I missed a whole day session on 'difficult conversations' when I was in New York having fun conversations about Chaucer, medievalism and why the Boston Red Soxs hate the Yankees so much (thanks, Frank!), and it became quite clear on Monday, when we had a whole day session on 'managing change', that Antony has taken off the gloves with which he was handling us all in the first half of the year, and by which he has been able to develop the reasonably safe and supportive environment that makes most of us, I think, actively anticipate and enjoy the sessions. One of the beauties of this course is that we get to work with people from different disciplines (I'm working on a project, for example, with an art historian, a botanist and an economist; and this has been great fun for me).
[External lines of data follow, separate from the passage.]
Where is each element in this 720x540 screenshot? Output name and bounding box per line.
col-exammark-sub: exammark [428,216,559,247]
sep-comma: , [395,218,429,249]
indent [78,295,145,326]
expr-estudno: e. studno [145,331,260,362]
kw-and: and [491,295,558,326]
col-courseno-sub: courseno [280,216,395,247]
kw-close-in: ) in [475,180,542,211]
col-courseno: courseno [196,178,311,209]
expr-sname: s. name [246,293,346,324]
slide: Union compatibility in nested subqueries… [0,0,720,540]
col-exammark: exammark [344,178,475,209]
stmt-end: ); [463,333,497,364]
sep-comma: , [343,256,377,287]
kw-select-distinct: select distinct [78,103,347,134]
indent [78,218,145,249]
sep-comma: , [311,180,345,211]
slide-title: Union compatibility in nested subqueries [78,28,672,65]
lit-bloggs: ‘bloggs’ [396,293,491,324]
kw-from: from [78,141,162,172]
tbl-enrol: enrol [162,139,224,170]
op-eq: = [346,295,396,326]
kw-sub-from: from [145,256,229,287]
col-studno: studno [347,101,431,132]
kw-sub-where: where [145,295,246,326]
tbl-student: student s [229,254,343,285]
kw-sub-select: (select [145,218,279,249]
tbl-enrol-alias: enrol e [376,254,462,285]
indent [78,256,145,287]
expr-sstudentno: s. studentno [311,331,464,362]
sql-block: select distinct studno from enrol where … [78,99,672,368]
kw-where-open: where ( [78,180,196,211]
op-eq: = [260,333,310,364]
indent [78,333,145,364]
'Managing change', in 2006, is something every single member of the university is doing on a daily basis. We are undertaking a radical re-structure of our curriculum, shifting several areas (law, medicine, etc.) into graduate courses, abolishing concurrent combined degrees like arts/commerce, and ruling that all students must take 75 out of 300 points of their degree from some other Faculty. My own Faculty of Arts is also undertaking its own re-structure, so the Department of English will disappear at the end of 2006 and become something like the discipline of English Literary Studies in a school of Culture and Communication. We are also revising our entire undergraduate curriculum, and I must find a way of rationalising my smaller Chaucer subject with my larger Medievalism in Contemporary Culture (I'm thinking of a subject called Medieval Temporalities that would read, say, both Chaucer and Malory and post-Chaucerian and post-Malorian texts, plus work on medieval understandings of time and modern understandings of periodisation, etc.: watch this space). But it's a measure of the dramas unfolding every day this year that relatively calm committees are having fiery debates; issues are put to the vote where normally silence is taken as consent; and the budget for this Sunday's Discovery Day, when prospective students and parents come on campus, is about seven times bigger than usual.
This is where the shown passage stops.